**Prompt:**
Write out each line of the entries below that holds the word "Страница".
___ Data provided ___
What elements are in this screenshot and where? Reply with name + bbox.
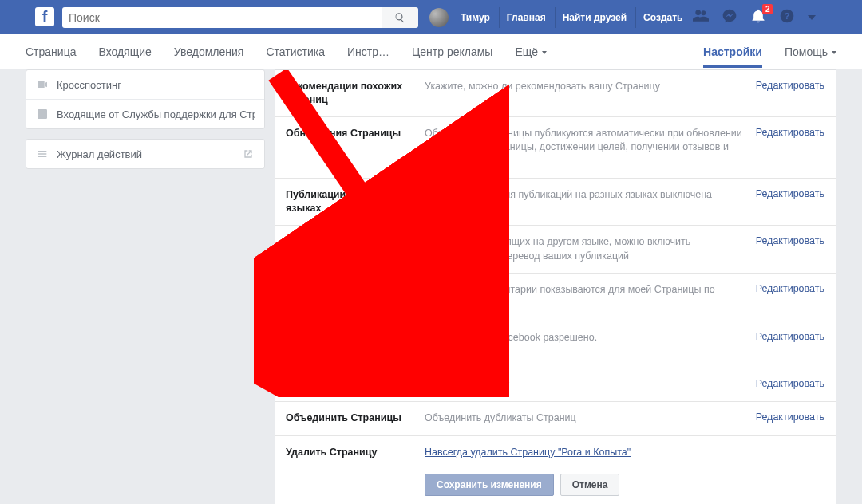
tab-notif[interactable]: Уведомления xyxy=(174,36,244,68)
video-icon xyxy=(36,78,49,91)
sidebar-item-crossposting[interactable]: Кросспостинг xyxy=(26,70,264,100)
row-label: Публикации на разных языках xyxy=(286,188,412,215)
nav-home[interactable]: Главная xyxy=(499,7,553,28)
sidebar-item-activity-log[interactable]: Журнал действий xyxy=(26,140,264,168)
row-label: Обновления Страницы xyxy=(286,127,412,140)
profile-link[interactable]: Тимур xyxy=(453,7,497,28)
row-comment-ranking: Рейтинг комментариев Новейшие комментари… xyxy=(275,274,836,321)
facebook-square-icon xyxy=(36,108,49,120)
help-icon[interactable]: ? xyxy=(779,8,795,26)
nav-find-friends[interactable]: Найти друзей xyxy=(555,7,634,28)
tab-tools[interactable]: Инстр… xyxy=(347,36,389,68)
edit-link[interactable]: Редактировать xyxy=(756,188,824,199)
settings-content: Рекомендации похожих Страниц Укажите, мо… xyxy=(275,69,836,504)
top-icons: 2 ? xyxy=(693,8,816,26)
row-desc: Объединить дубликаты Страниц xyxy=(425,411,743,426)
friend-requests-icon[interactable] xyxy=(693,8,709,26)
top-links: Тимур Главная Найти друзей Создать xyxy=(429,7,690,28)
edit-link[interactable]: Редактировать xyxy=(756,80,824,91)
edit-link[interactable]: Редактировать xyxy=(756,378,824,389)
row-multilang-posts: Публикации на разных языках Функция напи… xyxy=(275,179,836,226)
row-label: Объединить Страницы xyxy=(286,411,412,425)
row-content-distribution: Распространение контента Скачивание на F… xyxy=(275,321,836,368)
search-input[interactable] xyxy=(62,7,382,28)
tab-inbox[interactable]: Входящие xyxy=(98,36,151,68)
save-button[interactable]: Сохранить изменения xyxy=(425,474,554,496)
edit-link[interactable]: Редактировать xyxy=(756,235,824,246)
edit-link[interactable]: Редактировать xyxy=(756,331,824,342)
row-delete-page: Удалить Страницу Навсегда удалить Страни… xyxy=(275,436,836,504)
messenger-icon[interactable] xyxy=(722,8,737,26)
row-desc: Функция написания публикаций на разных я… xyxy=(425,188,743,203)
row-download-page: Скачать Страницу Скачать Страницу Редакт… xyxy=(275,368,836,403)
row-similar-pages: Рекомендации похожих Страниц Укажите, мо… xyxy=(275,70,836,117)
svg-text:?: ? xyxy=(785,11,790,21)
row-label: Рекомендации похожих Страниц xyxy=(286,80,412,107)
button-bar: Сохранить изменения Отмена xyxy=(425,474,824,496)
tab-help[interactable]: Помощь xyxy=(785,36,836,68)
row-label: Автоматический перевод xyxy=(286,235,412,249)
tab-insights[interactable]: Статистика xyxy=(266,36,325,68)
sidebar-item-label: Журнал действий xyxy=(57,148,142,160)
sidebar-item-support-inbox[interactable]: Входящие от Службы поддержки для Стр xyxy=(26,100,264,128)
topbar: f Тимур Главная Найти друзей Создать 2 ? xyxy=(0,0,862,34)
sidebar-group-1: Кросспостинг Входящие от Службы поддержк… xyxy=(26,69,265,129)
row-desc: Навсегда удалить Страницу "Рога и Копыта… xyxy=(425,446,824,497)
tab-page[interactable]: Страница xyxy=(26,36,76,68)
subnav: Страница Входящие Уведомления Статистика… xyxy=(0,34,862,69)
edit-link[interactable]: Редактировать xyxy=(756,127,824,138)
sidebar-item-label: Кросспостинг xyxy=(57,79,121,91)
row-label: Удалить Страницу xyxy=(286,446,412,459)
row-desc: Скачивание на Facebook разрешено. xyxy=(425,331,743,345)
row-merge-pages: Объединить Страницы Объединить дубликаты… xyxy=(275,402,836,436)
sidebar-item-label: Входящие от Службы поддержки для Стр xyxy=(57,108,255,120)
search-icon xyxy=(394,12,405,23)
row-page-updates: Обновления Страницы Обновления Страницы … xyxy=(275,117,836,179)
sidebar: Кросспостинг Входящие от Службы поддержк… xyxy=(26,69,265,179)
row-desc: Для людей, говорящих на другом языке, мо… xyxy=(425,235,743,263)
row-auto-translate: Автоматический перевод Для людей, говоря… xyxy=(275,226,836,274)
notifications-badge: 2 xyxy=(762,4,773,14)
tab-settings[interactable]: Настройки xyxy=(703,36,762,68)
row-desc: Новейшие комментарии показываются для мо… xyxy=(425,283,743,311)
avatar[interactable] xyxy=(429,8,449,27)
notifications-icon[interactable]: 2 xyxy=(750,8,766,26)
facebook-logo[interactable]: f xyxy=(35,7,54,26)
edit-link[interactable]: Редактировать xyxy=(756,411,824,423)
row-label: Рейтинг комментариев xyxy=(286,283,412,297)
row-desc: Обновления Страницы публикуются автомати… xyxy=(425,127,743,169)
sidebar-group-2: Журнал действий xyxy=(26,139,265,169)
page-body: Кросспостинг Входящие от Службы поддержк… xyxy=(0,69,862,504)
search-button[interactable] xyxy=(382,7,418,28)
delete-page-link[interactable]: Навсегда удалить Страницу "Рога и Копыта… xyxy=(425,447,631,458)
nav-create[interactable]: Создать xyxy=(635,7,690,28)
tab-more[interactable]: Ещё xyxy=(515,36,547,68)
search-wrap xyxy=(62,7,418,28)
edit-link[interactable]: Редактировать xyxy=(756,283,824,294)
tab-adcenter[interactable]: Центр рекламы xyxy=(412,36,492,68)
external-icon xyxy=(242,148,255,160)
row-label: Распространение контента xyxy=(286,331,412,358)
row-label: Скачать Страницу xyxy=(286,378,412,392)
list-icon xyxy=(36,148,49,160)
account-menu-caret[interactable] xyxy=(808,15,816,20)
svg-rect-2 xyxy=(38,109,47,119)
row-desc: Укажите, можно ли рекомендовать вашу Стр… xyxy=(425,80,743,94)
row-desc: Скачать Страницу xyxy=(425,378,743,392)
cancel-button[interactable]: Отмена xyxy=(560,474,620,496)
___
___ Data provided ___
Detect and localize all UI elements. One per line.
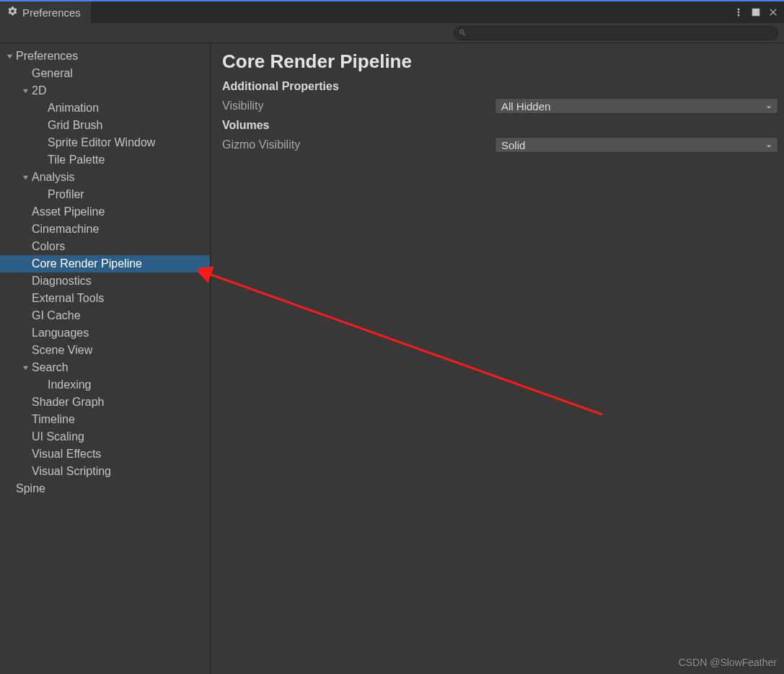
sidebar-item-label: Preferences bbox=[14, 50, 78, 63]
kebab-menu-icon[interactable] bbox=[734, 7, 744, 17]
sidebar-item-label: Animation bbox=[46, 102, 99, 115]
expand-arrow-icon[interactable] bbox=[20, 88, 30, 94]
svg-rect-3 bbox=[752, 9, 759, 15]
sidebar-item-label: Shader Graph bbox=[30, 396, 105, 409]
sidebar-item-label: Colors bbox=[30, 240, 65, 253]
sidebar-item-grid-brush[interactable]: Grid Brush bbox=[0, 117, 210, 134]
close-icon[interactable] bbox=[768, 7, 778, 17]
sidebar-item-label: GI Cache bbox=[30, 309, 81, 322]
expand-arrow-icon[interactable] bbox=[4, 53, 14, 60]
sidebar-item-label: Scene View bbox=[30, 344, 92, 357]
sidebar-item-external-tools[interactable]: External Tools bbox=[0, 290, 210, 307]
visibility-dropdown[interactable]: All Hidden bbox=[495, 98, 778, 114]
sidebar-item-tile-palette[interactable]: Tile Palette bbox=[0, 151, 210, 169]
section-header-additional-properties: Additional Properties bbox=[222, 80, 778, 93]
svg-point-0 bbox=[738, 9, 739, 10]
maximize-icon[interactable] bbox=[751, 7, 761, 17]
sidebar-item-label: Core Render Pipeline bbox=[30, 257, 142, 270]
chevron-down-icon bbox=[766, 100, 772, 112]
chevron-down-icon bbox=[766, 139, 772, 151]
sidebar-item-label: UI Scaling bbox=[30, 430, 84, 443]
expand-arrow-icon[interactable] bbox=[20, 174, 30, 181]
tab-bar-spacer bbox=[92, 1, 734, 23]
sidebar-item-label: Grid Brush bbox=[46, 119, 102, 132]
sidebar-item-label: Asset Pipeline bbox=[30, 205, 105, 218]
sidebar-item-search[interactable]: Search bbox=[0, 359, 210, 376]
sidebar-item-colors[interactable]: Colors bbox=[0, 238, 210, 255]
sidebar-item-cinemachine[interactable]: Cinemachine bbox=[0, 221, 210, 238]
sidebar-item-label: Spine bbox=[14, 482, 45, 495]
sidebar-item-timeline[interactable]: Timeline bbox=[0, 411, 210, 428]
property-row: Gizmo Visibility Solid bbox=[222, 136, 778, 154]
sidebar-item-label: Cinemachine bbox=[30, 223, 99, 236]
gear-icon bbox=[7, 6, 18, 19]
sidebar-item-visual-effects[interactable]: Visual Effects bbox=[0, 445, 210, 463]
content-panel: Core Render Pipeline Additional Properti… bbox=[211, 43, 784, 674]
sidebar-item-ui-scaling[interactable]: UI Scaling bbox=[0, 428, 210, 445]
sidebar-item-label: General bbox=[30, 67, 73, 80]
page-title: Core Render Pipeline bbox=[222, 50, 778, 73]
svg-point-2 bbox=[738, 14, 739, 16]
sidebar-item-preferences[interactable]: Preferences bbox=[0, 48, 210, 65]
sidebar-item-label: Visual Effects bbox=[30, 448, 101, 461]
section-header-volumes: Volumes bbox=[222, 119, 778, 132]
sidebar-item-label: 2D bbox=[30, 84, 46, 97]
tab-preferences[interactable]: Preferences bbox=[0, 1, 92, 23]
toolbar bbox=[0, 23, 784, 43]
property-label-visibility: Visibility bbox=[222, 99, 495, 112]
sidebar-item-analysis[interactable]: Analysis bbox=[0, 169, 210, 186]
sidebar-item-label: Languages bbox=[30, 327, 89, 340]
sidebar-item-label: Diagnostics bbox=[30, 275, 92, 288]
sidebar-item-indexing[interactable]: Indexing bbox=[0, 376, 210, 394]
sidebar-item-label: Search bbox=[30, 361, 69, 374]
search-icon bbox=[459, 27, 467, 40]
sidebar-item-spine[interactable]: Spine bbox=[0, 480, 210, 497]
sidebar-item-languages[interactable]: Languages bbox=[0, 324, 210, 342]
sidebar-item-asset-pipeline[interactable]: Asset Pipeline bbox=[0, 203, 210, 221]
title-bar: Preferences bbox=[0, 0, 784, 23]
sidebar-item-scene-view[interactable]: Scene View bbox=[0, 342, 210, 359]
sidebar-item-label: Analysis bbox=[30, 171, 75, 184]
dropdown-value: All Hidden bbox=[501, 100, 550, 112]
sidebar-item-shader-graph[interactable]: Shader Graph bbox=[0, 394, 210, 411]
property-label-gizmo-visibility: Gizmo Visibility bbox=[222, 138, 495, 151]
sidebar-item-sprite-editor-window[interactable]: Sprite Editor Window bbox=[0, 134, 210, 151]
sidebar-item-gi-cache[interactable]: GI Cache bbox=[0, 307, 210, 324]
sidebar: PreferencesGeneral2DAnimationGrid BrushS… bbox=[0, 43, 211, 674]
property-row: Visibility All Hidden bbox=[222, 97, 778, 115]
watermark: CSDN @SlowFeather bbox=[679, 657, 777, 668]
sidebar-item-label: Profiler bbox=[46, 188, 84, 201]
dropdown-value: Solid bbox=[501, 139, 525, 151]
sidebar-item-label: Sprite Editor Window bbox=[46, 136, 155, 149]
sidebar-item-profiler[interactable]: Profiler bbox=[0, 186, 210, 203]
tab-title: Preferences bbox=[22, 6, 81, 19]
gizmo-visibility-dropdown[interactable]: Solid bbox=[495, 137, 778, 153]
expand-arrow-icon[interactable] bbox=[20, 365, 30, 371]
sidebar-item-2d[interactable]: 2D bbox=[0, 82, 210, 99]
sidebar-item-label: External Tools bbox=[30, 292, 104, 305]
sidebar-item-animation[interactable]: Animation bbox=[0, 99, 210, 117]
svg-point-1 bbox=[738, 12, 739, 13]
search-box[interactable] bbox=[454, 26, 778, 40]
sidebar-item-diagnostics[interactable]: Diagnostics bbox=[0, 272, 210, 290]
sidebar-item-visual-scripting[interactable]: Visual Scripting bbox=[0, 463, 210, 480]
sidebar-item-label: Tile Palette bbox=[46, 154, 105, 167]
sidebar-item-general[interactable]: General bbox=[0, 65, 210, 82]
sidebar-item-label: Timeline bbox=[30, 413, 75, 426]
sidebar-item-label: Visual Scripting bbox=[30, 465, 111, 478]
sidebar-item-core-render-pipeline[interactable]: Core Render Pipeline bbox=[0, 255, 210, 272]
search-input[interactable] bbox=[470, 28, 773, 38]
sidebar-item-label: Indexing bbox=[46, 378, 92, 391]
___
___ Data provided ___
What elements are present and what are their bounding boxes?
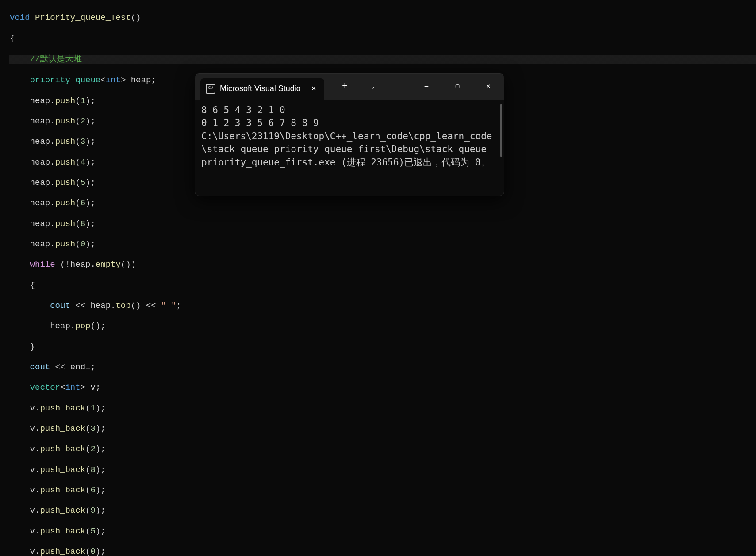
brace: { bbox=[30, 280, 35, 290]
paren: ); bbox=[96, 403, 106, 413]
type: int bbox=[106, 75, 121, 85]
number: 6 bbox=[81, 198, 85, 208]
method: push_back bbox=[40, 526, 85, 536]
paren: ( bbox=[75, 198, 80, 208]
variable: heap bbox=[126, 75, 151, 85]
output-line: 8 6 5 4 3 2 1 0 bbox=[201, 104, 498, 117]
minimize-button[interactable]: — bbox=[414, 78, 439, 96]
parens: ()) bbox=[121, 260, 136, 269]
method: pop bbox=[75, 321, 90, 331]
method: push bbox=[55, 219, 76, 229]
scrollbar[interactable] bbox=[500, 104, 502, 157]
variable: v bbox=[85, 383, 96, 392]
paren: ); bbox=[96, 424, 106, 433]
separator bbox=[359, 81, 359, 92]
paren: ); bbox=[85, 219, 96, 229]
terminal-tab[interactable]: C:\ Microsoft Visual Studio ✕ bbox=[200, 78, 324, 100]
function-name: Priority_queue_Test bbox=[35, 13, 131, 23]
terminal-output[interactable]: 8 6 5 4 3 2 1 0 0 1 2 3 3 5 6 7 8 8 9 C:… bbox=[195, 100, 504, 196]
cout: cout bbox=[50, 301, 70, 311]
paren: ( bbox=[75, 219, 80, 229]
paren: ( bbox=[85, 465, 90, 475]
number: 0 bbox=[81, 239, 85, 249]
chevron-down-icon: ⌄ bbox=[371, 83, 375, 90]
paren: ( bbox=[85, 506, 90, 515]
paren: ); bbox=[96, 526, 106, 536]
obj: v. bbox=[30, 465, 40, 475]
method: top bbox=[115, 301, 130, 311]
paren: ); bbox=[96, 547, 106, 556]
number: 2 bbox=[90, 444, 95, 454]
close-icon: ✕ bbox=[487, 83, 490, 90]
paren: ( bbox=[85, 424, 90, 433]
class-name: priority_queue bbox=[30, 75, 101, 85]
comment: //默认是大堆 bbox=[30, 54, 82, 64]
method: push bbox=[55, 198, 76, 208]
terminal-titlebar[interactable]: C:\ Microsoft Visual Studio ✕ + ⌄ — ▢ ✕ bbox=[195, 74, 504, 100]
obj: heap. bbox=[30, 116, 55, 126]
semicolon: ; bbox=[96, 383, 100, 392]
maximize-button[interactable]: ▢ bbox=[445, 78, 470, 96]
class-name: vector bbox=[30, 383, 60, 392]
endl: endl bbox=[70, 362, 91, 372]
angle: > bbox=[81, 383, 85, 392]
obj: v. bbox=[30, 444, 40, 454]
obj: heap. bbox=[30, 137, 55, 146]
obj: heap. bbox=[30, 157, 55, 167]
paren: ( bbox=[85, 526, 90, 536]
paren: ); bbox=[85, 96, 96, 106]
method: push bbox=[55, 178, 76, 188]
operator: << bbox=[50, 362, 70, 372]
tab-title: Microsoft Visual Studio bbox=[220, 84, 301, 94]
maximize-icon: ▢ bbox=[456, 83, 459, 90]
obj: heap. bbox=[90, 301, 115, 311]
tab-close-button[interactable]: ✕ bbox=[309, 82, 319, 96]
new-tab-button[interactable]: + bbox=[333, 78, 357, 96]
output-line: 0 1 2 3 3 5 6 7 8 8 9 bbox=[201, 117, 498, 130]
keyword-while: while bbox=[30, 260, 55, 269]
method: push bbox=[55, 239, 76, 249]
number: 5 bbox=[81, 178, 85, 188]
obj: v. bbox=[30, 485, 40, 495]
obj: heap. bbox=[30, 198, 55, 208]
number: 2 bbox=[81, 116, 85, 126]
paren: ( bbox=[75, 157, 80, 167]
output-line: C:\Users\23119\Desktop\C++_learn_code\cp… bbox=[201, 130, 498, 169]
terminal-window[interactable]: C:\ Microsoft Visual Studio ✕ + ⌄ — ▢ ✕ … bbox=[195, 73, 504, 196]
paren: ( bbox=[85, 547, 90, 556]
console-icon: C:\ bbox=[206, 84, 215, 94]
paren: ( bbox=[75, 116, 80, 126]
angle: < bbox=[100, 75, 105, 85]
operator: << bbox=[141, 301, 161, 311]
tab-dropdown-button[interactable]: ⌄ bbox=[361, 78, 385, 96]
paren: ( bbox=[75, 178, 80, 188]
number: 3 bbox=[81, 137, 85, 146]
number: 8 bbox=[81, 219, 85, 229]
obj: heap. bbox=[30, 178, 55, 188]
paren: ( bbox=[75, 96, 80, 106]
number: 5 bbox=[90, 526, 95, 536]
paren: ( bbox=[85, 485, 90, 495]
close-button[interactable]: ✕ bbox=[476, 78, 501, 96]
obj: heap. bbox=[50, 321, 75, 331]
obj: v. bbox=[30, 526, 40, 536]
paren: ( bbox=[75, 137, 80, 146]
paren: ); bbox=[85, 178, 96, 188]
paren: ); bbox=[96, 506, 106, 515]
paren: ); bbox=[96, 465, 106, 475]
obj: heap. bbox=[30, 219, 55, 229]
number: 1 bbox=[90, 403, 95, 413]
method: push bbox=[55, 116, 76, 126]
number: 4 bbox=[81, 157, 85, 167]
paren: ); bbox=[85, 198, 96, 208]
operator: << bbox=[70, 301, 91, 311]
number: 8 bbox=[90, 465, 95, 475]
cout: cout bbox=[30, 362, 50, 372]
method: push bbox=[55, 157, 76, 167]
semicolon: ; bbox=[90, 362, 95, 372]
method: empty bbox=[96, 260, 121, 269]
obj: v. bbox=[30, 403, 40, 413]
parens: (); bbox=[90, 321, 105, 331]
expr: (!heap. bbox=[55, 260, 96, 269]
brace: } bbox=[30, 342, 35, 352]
___
**Answer box:**
tab-page[interactable]: Страница xyxy=(26,36,76,68)
subnav: Страница Входящие Уведомления Статистика… xyxy=(0,34,862,69)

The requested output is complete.